Mansfield scholar John Horrocks, who lives in Days Bay and has a background in psychology as well as environmental health, presented a paper to a German conference last July about Mansfield’s spa experiences (which began in Rotorua) and her gift for spotting and satirising the more bogus aspects of these popular treatments.

Pondering the approaching centenary, Dr Horrocks recalled the annual event known as Bloomsday, when readers of James Joyce’s Ulysses dress up in period costume and recite passages from the 1904 story – and he reckoned something similar could be done here.

A full-length feature film was out of the question but thinking locally, he was aware of the role Wellesley College’s main building would have played in its earlier iteration as Days Bay House, a hotel the author would have surely walked past on more than one occasion.

“It’s grown in scope,” he says, “and morphed into a photographic tribute, something we hope will be long-lasting and that Mansfield readers and perhaps students can enjoy for years to come.”

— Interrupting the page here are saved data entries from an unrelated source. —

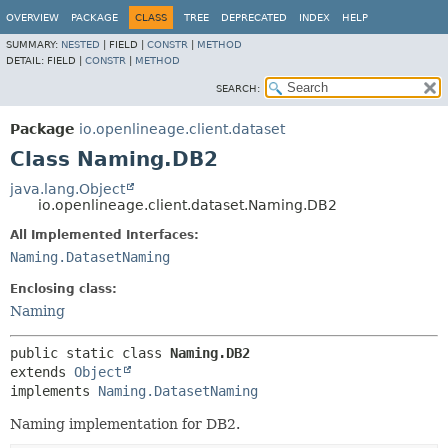
OVERVIEW
PACKAGE
CLASS
TREE
DEPRECATED
INDEX
HELP
SUMMARY:
NESTED
|
FIELD |
CONSTR
|
METHOD
DETAIL:
FIELD |
CONSTR
|
METHOD
SEARCH:
Package
io.openlineage.client.dataset
Class Naming.DB2
java.lang.Object
io.openlineage.client.dataset.Naming.DB2
All Implemented Interfaces:
Naming.DatasetNaming
Enclosing class:
Naming
public static class 
Naming.DB2
extends 
Object
implements 
Naming.DatasetNaming
Naming implementation for DB2.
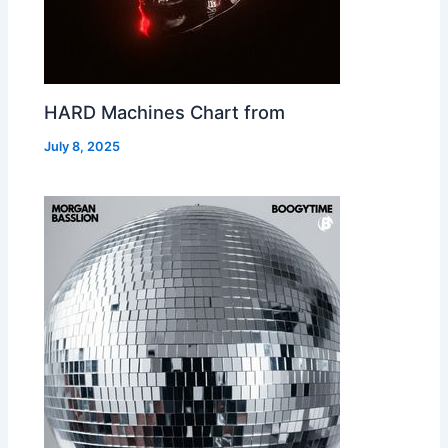
HARD Machines Chart from
July 8, 2025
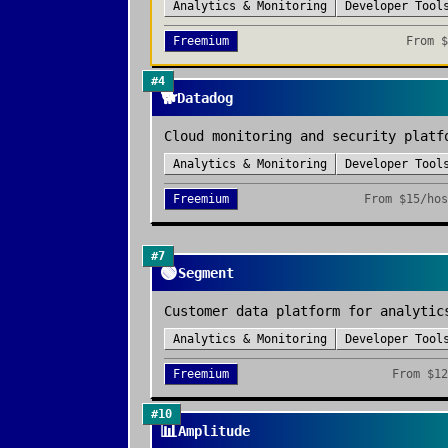
Analytics & Monitoring
Developer Tool
Freemium
From
$
#
4
🐕
Datadog
Cloud monitoring and security platf
Analytics & Monitoring
Developer Tool
Freemium
From
$15/hos
#
7
🟢
Segment
Customer data platform for analytic
Analytics & Monitoring
Developer Tool
Freemium
From
$12
#
10
📊
Amplitude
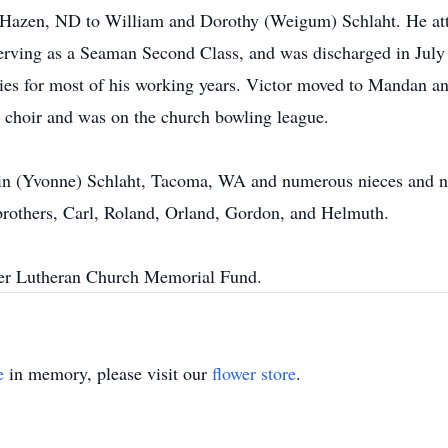
 Hazen, ND to William and Dorothy (Weigum) Schlaht. He att
 serving as a Seaman Second Class, and was discharged in Jul
nies for most of his working years. Victor moved to Mandan 
 choir and was on the church bowling league.
lvin (Yvonne) Schlaht, Tacoma, WA and numerous nieces and 
e brothers, Carl, Roland, Orland, Gordon, and Helmuth.
mer Lutheran Church Memorial Fund.
e
in memory, please visit our
flower store
.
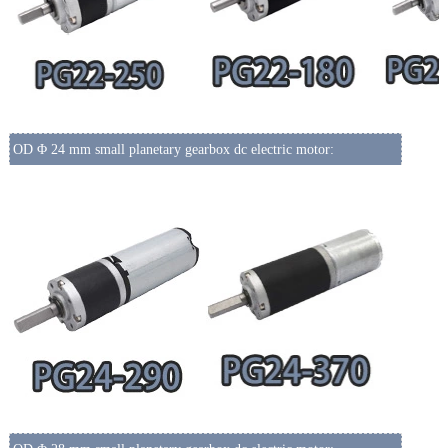
OD Φ 24 mm small planetary gearbox dc electric motor:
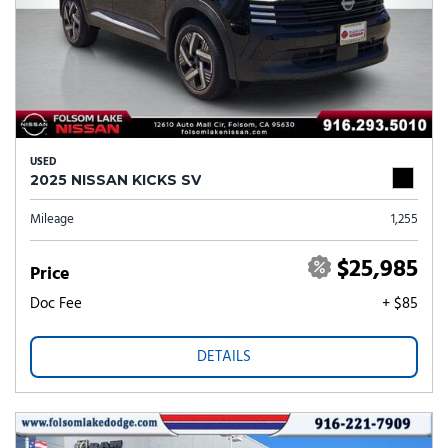
USED
2025 NISSAN KICKS SV
Mileage
1,255
$25,985
Price
Doc Fee
+ $85
DETAILS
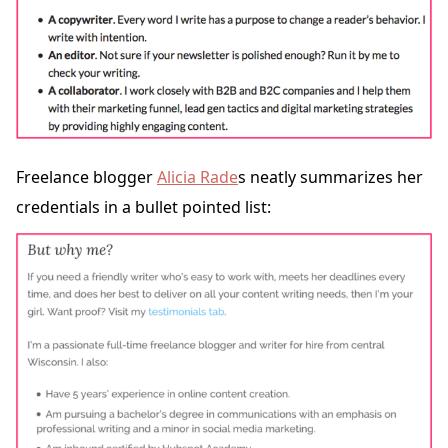
Freelance blogger
Alicia Rade
s neatly summarizes her
credentials in a bullet pointed list:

Author and historian Redmer Yska will give a presentation on his recently published Katherine Mansfield’s Europe: Station to Station book, and Ali Carew from the Historical Society of Eastbourne will discuss some of the historic photos used in the AV, plus others not able to be included.

The presentation, which the producers believe is a beautiful creation in itself, has already been invited to screen in Strasbourg as part of a Mansfield conference there in October and will be shown at Eastbourne Library as part of a proposed exhibition in September about KM’s relationship with the Eastern Bays.

At The Bay by Katherine Mansfield, Wellesley College, Days Bay, 2 July, 7 pm.